- _TASK GOAL_: Your task is to copy the lines of the data below from the line holding "The end of guns" through the line holding "Long road to justice", inclusive, exactly and with nothing added.

- _SUPPLIED DATA_:
□ □ □ □ □ □ □

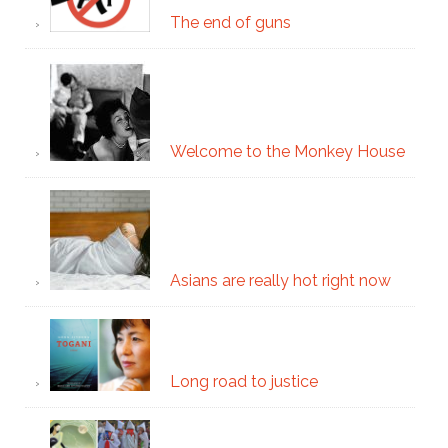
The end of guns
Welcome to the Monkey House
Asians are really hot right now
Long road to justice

□ □ □ □ □ □ □

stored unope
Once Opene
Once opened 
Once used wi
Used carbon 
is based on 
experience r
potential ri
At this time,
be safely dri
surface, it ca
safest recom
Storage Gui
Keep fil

□ □ □ □ □ □ □

- _REPLY_:
The end of guns
Welcome to the Monkey House
Asians are really hot right now
Long road to justice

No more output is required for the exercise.